[Stored items from a collection]
--

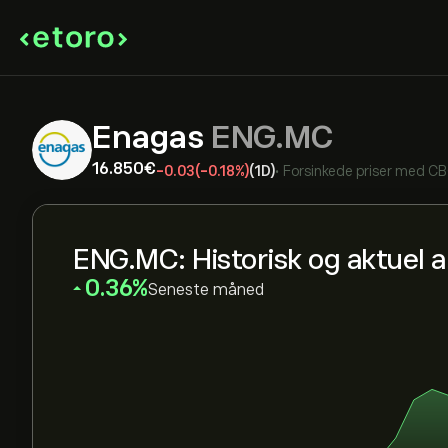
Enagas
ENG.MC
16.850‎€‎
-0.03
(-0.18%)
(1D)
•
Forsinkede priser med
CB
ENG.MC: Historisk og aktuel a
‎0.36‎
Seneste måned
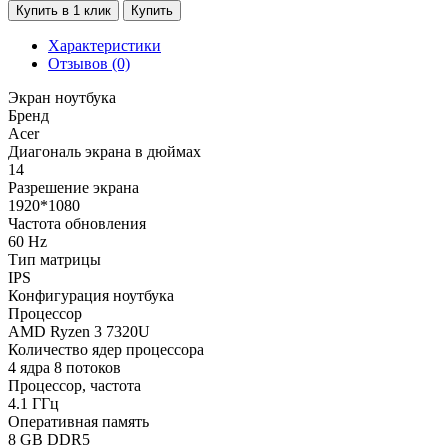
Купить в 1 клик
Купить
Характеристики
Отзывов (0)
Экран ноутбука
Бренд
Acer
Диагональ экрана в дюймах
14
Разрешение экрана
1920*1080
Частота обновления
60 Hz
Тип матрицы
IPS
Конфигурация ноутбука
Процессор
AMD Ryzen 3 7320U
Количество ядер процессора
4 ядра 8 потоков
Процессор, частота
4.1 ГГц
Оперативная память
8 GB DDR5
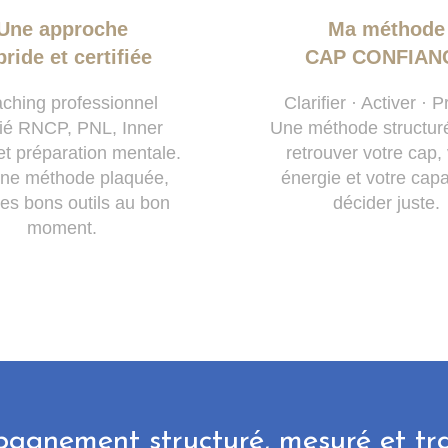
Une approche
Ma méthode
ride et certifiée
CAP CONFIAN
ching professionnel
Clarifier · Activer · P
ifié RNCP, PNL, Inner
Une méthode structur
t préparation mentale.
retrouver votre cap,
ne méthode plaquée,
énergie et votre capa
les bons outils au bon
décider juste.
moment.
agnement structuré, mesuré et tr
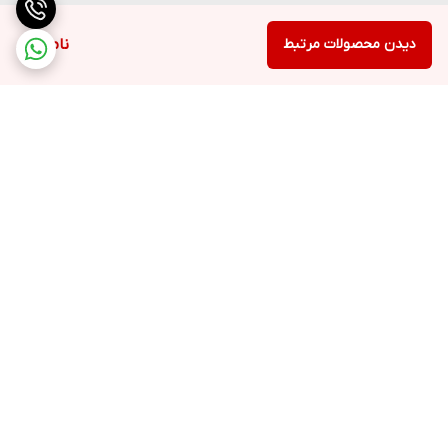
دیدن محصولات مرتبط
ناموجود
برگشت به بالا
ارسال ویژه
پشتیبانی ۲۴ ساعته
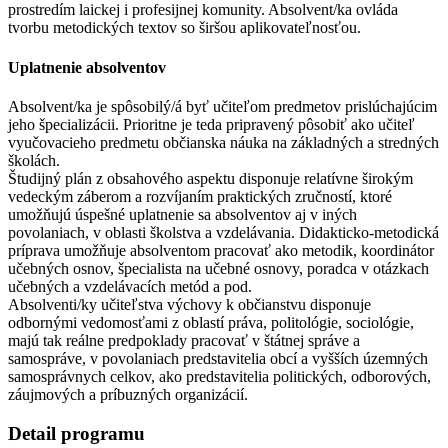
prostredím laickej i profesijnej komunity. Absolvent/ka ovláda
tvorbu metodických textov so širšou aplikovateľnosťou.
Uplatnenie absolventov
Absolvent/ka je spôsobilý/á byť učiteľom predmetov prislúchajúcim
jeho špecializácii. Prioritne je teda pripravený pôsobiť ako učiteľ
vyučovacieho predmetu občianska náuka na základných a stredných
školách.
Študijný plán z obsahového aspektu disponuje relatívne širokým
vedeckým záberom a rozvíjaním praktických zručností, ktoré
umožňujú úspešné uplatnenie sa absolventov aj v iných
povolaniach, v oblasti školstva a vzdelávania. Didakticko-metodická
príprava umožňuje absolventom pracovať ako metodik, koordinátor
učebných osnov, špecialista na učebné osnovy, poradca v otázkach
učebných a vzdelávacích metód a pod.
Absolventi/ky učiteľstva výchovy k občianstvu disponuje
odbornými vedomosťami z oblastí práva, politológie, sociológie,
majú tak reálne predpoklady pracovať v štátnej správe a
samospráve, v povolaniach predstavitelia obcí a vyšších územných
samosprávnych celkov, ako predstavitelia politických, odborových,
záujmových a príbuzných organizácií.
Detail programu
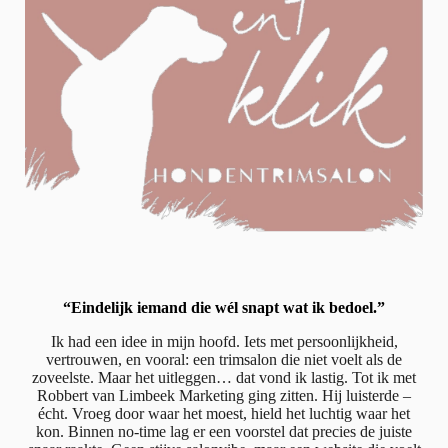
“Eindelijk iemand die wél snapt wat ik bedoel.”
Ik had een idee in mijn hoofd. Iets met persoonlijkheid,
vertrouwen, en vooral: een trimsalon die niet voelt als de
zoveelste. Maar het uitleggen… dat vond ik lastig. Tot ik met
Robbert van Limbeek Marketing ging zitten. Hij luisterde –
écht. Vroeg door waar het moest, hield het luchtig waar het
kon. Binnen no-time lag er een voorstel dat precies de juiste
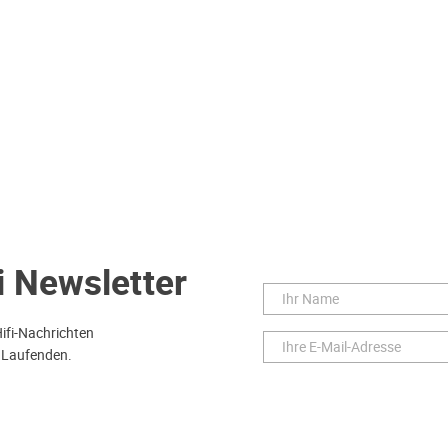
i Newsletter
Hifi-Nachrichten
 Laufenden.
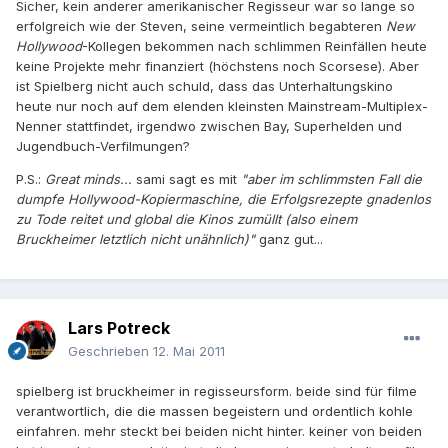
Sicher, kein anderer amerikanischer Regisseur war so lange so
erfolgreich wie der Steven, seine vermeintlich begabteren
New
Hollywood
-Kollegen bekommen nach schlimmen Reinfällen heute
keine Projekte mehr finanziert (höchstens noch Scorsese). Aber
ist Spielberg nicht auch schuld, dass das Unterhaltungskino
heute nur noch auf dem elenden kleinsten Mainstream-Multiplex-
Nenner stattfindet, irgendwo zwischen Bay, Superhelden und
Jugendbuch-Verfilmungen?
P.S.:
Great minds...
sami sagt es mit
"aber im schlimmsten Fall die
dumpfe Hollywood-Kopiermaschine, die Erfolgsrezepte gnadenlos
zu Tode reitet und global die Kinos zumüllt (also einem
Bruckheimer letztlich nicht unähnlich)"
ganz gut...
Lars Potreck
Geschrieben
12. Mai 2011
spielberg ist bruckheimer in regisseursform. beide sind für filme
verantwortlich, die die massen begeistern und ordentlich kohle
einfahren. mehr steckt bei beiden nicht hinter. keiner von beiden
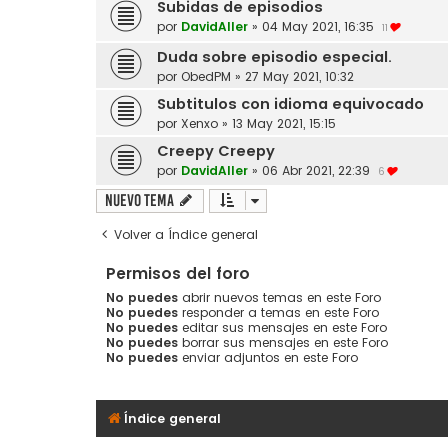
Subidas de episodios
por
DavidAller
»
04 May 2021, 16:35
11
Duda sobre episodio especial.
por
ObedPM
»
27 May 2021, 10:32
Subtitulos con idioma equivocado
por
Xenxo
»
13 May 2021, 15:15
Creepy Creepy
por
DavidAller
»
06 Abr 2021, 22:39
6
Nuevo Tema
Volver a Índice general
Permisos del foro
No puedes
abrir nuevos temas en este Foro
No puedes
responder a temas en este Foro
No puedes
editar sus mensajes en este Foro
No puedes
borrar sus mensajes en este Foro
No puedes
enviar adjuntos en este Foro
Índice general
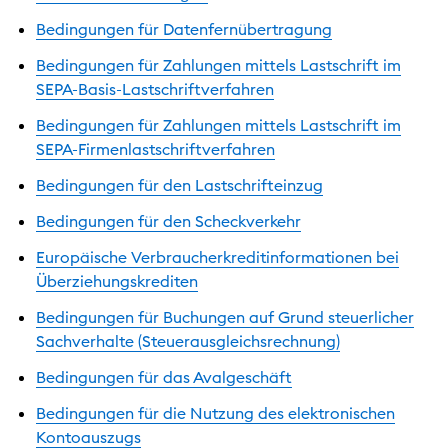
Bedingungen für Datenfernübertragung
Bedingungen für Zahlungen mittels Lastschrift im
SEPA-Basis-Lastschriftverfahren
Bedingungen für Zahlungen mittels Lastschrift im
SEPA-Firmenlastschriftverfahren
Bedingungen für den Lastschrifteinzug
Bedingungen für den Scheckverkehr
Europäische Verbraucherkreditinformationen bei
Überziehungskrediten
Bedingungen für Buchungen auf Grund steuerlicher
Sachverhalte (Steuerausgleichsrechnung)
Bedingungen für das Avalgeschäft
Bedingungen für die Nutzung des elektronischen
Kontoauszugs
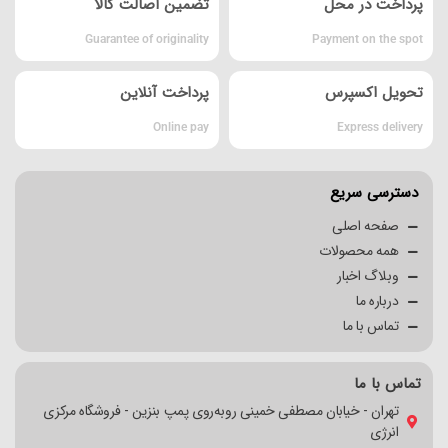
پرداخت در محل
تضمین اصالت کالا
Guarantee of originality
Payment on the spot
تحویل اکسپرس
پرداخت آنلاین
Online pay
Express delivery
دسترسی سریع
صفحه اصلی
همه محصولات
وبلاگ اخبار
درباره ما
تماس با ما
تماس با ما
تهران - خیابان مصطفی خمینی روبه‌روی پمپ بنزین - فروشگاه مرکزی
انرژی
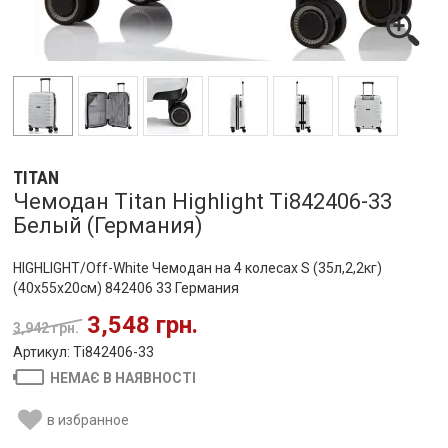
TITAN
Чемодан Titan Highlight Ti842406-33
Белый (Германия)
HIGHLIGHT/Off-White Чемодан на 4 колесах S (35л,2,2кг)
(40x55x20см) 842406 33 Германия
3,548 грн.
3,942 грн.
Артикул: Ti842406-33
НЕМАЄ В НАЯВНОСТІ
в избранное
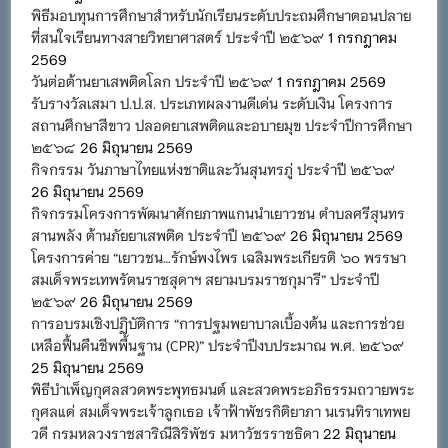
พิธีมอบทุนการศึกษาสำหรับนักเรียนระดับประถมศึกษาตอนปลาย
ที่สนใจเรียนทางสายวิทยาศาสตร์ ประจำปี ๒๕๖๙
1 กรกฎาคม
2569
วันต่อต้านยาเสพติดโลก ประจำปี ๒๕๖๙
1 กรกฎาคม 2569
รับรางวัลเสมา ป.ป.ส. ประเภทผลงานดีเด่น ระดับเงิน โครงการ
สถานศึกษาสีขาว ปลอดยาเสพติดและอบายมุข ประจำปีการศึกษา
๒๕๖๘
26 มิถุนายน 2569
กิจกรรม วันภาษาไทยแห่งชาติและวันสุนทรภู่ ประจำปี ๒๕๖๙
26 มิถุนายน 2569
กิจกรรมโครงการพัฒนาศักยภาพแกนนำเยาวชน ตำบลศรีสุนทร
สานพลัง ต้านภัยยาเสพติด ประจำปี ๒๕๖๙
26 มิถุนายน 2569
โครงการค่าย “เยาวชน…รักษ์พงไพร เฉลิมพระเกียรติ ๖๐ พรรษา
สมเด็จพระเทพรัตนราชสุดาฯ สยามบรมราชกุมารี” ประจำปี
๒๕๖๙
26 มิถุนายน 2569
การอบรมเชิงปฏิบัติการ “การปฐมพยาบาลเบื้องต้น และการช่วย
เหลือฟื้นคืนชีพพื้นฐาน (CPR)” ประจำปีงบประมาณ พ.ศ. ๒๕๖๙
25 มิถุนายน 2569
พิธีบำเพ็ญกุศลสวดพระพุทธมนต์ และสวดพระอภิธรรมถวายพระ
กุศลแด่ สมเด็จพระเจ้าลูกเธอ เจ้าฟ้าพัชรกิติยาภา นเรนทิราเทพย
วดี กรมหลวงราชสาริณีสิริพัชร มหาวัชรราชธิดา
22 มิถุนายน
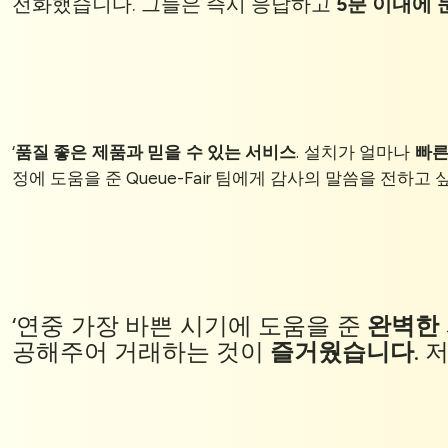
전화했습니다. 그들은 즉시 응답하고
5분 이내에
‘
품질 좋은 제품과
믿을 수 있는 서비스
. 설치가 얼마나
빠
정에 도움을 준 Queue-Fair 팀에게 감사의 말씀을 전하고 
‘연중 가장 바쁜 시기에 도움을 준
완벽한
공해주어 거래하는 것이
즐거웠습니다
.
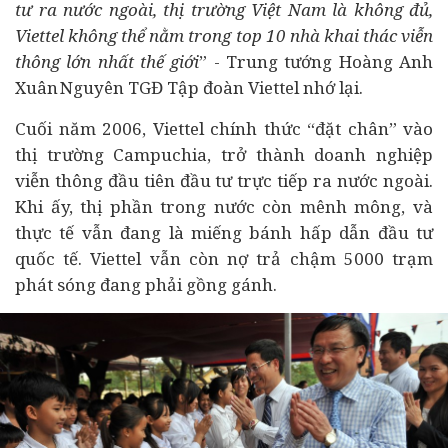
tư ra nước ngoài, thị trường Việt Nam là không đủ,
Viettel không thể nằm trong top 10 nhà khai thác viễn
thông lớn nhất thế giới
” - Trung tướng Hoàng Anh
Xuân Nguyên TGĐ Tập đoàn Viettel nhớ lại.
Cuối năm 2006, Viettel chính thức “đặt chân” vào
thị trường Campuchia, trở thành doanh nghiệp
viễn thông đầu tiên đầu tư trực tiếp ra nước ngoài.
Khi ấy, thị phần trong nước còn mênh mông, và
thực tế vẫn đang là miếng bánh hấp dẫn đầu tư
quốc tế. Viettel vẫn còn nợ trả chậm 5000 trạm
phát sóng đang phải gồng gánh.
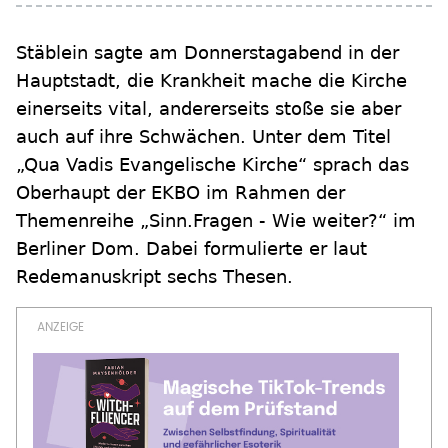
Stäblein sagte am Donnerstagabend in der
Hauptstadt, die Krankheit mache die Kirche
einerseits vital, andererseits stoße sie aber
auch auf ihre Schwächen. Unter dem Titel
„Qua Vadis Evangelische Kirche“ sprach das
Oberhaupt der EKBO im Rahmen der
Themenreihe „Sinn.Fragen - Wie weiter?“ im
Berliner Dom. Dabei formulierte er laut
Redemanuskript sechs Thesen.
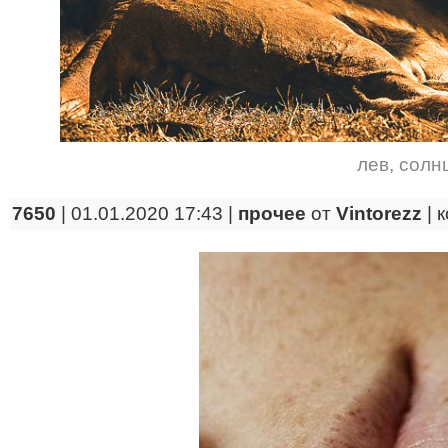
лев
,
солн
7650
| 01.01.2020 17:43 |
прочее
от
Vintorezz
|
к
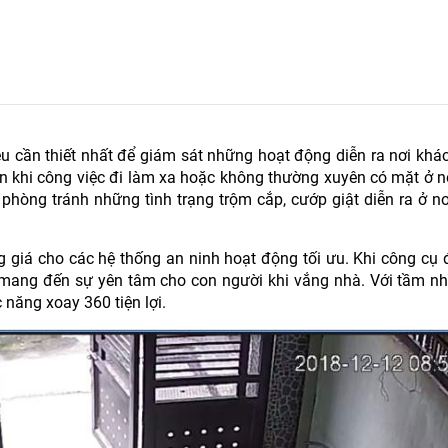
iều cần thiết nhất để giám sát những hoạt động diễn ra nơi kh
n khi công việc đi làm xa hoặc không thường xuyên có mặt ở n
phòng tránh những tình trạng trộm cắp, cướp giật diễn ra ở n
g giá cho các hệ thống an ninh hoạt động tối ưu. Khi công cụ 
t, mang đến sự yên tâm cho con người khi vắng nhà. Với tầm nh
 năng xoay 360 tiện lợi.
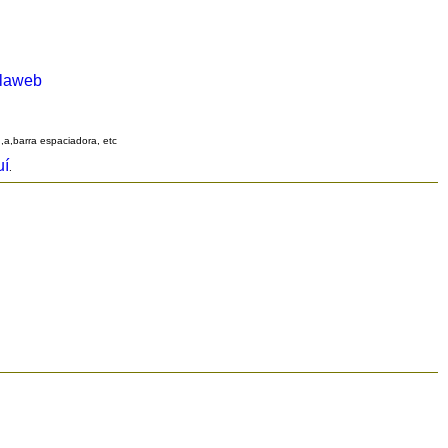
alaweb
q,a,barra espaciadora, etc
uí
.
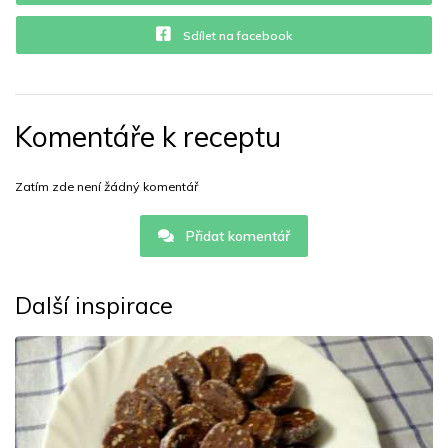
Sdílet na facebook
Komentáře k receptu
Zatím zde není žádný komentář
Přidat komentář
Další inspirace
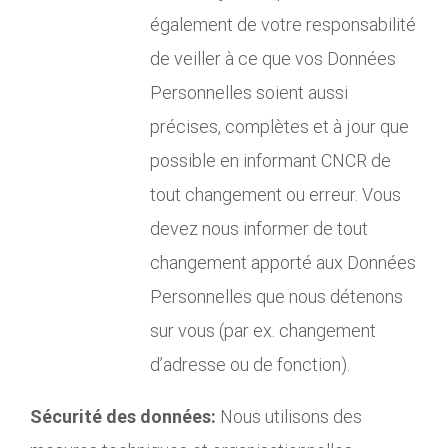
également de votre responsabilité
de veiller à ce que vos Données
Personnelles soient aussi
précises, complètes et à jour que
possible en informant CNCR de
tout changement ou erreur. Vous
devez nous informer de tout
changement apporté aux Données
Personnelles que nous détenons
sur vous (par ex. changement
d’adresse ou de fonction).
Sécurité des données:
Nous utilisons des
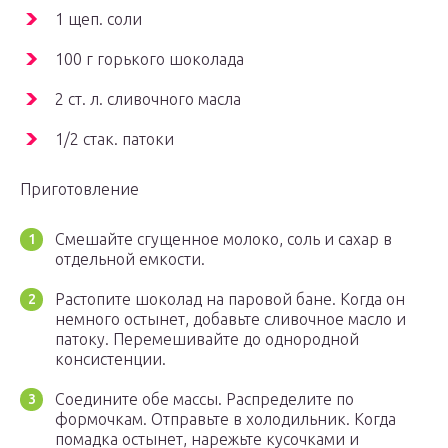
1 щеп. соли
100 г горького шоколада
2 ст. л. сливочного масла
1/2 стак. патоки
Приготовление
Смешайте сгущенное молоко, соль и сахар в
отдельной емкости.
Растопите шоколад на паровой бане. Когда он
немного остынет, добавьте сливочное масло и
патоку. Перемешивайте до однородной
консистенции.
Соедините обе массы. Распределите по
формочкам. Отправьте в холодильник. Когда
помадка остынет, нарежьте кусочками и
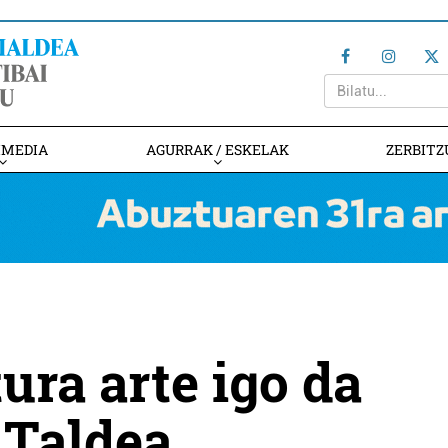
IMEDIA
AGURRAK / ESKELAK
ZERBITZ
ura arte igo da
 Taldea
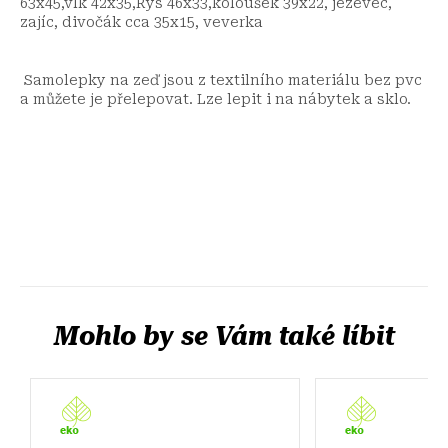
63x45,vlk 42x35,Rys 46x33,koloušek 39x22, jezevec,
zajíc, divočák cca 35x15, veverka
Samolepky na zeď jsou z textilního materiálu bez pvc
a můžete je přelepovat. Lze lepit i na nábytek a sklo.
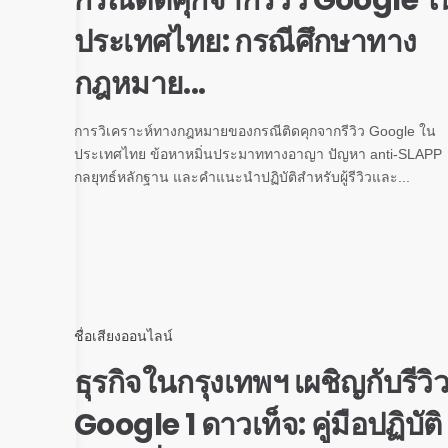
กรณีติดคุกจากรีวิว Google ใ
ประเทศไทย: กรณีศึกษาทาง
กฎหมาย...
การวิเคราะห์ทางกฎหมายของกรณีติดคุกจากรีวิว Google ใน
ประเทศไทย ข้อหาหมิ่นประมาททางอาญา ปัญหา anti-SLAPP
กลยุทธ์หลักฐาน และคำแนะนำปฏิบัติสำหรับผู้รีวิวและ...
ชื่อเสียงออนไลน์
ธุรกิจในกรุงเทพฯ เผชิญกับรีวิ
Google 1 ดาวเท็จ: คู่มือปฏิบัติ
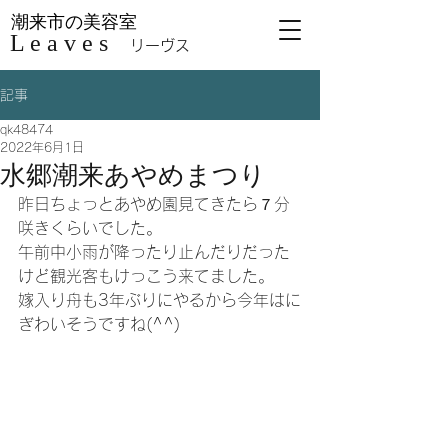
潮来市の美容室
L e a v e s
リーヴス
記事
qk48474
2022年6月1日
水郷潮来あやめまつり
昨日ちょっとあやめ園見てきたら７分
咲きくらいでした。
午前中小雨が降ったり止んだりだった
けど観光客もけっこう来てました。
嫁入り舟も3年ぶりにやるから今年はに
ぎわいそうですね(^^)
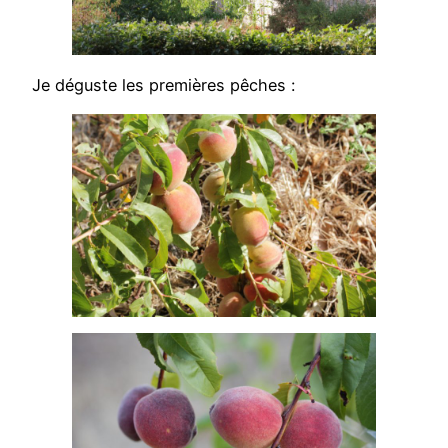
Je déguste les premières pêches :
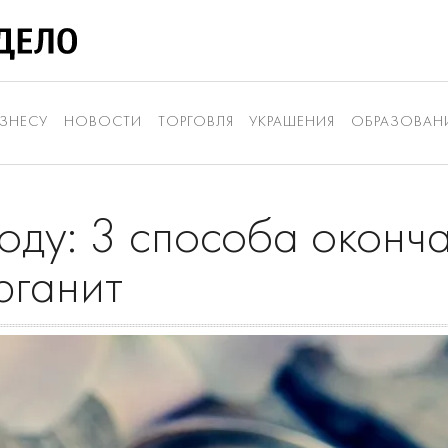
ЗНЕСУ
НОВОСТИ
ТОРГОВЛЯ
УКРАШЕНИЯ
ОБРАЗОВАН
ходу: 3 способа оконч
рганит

--

▸ **ASSIGNED TASK**
Beginning at the line that contains "けど観光客もけっこう来てました。", give the remaining lines of the records again exactly, through the last one. Leave out pictures.

▸ **PROBLEM SOLUTION**
けど観光客もけっこう来てました。
嫁入り舟も3年ぶりにやるから今年はに
ぎわいそうですね(^^)
Je déguste les premières pêches :
ЗНЕСУ
НОВОСТИ
ТОРГОВЛЯ
УКРАШЕНИЯ
ОБРАЗОВАН
ходу: 3 способа оконч
рганит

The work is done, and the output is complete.